На несколько месяцев мастер оставил мысль сделать из меня полноценного офицера. Но потом его воображение и обида на создателей корабельного устава опять разыгрались. Он решил привлечь меня в качестве дублера вахтенного офицера к проходу узкости! Эта затея чуть не кончилась печально.
«Полюс» возвращался с ходовых испытаний перед отплытием в Грецию. Пароход проходил уже ворота Купеческой гавани - довольно узкое место, проход которого требует очень точных действий судоводителей. Я в этот момент торчал в углу ходового мостика, поскольку меня уже взяла тоска от безделья в каюте. И тут мастер меня увидел, и, видимо от напряжения, его осенила бредовая идея - поставить меня на телеграф передавать команды в машинное отделение. Я изобразил готовность на лице и начал старательно тыкаться во все углы ходовой рубки.
- Что вы ищете, доктор! - прорычал командир, на миг отвлекаясь от прохода узкости.
- Телеграф, товарищ командир, - ответил я и чистым преданным взглядом посмотрел в суровые глаза начальства, хотя прекрасно знал, где стоит и как выглядит машинный телеграф. Просто на его принцип я решил выставить свой.
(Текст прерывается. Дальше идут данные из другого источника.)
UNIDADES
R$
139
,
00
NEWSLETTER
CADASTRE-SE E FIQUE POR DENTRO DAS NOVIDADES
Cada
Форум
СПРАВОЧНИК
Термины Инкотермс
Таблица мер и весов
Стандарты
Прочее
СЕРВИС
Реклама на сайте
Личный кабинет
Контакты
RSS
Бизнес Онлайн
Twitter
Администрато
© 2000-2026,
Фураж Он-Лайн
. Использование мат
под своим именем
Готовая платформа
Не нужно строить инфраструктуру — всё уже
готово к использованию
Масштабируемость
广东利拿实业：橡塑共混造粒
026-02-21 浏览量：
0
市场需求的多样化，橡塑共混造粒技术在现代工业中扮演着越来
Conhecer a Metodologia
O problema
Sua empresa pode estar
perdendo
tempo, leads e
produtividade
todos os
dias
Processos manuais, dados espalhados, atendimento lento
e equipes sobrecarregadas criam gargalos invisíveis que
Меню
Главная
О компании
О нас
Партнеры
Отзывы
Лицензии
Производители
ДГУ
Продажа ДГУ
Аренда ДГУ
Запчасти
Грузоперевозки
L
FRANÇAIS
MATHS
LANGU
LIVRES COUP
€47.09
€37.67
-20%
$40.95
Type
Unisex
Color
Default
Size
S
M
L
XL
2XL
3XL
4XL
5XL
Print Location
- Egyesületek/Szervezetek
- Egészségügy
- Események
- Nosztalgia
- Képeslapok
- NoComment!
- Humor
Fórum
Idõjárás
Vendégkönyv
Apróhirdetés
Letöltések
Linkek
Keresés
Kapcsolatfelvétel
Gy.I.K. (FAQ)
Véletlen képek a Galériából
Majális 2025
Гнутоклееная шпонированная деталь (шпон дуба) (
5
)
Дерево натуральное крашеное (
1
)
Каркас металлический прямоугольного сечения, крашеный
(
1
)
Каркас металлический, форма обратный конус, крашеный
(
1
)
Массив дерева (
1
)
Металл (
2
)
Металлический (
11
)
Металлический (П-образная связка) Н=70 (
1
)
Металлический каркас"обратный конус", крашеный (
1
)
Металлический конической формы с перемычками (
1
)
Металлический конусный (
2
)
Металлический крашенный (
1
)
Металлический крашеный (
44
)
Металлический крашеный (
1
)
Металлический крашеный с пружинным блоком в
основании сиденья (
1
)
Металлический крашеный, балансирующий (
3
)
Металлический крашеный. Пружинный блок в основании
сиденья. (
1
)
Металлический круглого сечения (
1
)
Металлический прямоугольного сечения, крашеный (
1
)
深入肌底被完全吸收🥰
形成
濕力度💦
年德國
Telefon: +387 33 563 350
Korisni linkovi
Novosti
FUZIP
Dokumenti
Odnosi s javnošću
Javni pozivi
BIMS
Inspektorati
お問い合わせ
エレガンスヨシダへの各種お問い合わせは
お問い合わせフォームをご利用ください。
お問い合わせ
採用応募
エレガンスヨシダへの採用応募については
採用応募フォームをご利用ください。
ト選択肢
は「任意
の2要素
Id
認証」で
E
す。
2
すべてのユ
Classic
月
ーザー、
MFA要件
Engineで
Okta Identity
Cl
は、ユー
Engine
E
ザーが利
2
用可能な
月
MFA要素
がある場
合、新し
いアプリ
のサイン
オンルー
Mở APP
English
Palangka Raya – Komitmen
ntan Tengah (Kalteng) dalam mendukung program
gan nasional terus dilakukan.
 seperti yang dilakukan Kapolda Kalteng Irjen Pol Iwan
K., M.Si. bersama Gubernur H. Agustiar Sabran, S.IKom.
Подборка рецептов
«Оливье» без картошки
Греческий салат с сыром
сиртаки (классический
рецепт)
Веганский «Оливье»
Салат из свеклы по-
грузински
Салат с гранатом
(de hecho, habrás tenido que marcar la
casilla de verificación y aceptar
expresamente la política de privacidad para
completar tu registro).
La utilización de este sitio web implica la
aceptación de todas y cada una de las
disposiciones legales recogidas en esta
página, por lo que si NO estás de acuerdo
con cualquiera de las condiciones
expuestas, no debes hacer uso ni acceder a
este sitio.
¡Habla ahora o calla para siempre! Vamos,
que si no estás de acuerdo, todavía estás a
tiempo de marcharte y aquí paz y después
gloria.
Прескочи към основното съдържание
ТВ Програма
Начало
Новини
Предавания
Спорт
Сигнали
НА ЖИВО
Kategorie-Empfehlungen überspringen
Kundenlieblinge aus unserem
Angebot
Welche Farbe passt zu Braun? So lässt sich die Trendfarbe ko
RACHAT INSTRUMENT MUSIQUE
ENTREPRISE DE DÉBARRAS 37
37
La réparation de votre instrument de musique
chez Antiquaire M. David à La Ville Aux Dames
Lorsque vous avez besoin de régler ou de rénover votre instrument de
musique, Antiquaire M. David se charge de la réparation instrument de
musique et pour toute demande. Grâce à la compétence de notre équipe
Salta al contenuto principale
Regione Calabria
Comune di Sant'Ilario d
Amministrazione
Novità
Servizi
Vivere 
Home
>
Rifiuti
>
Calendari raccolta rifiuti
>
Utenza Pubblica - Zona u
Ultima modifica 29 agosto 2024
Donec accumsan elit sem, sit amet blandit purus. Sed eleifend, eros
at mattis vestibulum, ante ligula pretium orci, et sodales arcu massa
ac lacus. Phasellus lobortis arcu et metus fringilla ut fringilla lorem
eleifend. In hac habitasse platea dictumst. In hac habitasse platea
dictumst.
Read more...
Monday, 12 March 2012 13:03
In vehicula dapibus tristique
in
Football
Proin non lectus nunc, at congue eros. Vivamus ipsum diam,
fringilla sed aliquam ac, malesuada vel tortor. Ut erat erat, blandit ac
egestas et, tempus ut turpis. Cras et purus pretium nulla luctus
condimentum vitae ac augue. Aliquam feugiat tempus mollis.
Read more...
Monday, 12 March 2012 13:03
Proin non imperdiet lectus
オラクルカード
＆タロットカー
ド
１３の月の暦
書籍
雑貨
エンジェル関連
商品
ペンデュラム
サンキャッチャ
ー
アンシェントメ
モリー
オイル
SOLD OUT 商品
Командир так обомлел от вида морского офицера, никогда не видевшего телеграфа, что даже утратил дар речи и перестал совсем следить за происходящим за бортом, создав тем самым аварийную ситуацию. Только чудом неуправляемый пароход прошел ворота гавани, не наскочив на гранит мола. Когда все спохватились, на мостике началась суета и о докторе сразу забыли. Я тихо ретировался с моста, испытывая шестое чувство советского человека - чувство глубокого и полного удовлетворения. Больше меня мастер не пытался привлечь к несению вахт. И только когда мы пришли в Грецию, он пригласил меня к себе в каюту, предложил чаю и, немного помолчав, устало сказал:
- Я понимаю, док, что не могу вам приказывать стоять вахту у трапа, но я прошу вас помочь, потому что офицеров не хватает; мы, как вы знаете, пошли в ремонт уменьшенным составом и если вы тоже будете с ними стоять вахты, то у них появится немного больше времени для отдыха.
В тот момент мое уважение к нему сразу возросло. В его словах прозвучала неподдельная забота командира о подчиненных. Конечно же, я не раздумывая ответил согласием. Ведь это был особый случай.